Clean Energy Wire: What would be a good outcome of the negotiations in Bonn?

Jochen Flasbarth: The conference in Bonn is a preparatory meeting for the next COP in Poland, where the fine print of the Paris Agreement will be decided. In a nutshell, it’s about shaping the transparency rules on how states measure and report their progress in climate mitigation. The Paris Agreement is built as a bottom-up structure, where the states themselves decide the contributions they can and want to make. This is why it’s most important to make sure that every party abides by their own targets and honestly reports about their efforts and results. So even though it’s very hard to communicate this to the public, the negotiations in Bonn are actually about the heart of the Paris Agreement. We want to get as far as possible this year so that things can be decided in Poland in 2018.

Is it still possible that the negotiations will water down this important fine print so much that the whole Paris Agreement becomes a toothless tiger?

JF: No, I don’t think so. What will be important in Bonn is whether the logic behind the negotiations will be like the one before Paris, or whether Paris has changed something substantially in the way we negotiate. We will be able to tell what is the case when looking at the texts – will it be full of brackets, so that there is a wealth of negotiating material, or will it be more target-oriented. What we will definitely see again after [US President Donald] Trump’s decision is that the discussions about climate finance will be intertwined with other topics, and that is something that always makes discussions more difficult.

You mentioned climate finance, which is a very important subject for the developing countries and those already under threat from climate change. Do these countries have to fear that funds will freeze up now that the US is pulling out of the international climate action?

We are following through with our commitment to jointly mobilise 100 billion US dollars in climate finance that we have pledged. We are confident that we will reach this target also without further commitments by the US. But one thing we will definitely not do: we will not fill the gap that the Americans leave behind by going back on their climate finance promise. We follow the principle that one mustn’t reward a lack of solidarity by saying “okay, in that case we do it”. I don’t want to rule out that Germany will do more with regard to climate finance than it does now. I even hope that the new German government will indeed do more, but not with the motive of filling the gap left behind by someone else, but rather of our own accord. And I have seen many partners in the developing countries accept this principle.
What I have noticed since Paris is a change in the understanding of climate finance.

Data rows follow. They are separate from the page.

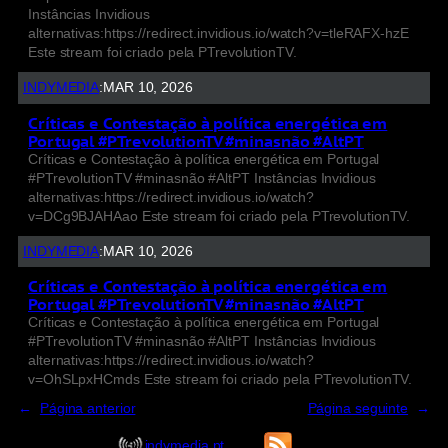
Instâncias Invidious
alternativas:https://redirect.invidious.io/watch?v=tleRAFX-hzE
Este stream foi criado pela PTrevolutionTV.
INDYMEDIA
:
MAR 10, 2026
Críticas e Contestação à política energética em
Portugal #PTrevolutionTV #minasnão #AltPT
Críticas e Contestação à política energética em Portugal
#PTrevolutionTV #minasnão #AltPT Instâncias Invidious
alternativas:https://redirect.invidious.io/watch?
v=DCg9BJAHAao Este stream foi criado pela PTrevolutionTV.
INDYMEDIA
:
MAR 10, 2026
Críticas e Contestação à política energética em
Portugal #PTrevolutionTV #minasnão #AltPT
Críticas e Contestação à política energética em Portugal
#PTrevolutionTV #minasnão #AltPT Instâncias Invidious
alternativas:https://redirect.invidious.io/watch?
v=OhSLpxHCmds Este stream foi criado pela PTrevolutionTV.
←
Página anterior
Página seguinte
→
indymedia.pt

It is now much more widely understood that it’s about far more than just the 100 billion US dollars, that shifting the trillions is about channelling money into green and clean investments.

That means it will require quite a balancing act to substitute for the missing financial input from the US?

Luckily, President [Barack] Obama transferred a large sum to the Green Climate Fund before the end of his presidency. And the US will not completely stop contributing to climate finance, in particular in the area of adaptation. That’s interesting because they have this focus on adaptation in common with many developing countries, who often say that not enough is done in this area. The US will fail to provide the contributions they promised, that much is clear. I am certain that we will try our best to reach the 100 billion US dollar target without these payments. Don’t get me wrong, we’re more than just disappointed with the United States. Renouncing the Paris Agreement and the promised climate finance, that’s basically breaking with a good tradition on an international level. Normally, governments around the world have adhered to the obligations that previous administrations have entered – maybe not with as much zeal, or they haven’t developed them further, but not abiding by their own promises, that’s a unique development.

Has this and the general announcement by President Trump to eventually leave the Paris Agreement changed the dynamic of the climate talks?

It has done so, but in a different way than one might think. There is much more solidarity and an almost defiant attitude of “we can make it without you”. What’s a pity is that the relationship between the US and the climate negotiations had become so much better under Obama, something that really wasn’t the case before his presidency. Now the US administration is again viewed disparagingly. But at the same time we see much more clearly now that the US is more than the White House. There’s not only Governor [Jerry] Brown in California who has become the new hero of the international climate community, but also states, cities, businesses, NGOs, churches, and other actors.

The ambition mechanism of the Paris Agreement stipulates that countries have to increase their mitigation targets every time they hand in a new NDC [nationally determined contributions]. What happens if a country fails to follow this rule?

The no-backtracking rule is an essential binding part under international law of the Paris Agreement. But the question remains: what happens if someone doesn’t adhere to it, because there is no mechanism for sanctions in the Paris Agreement. One could say that this is a weakness, but I think we’re at a different stage now. The Paris Agreement relies on the building of trust and collective learning, and this idea is much more widely understood and followed now than ten years ago.

How is the EU coping with these challenges? Can the whole Union be slowed down in its mitigation efforts by the least ambitious members?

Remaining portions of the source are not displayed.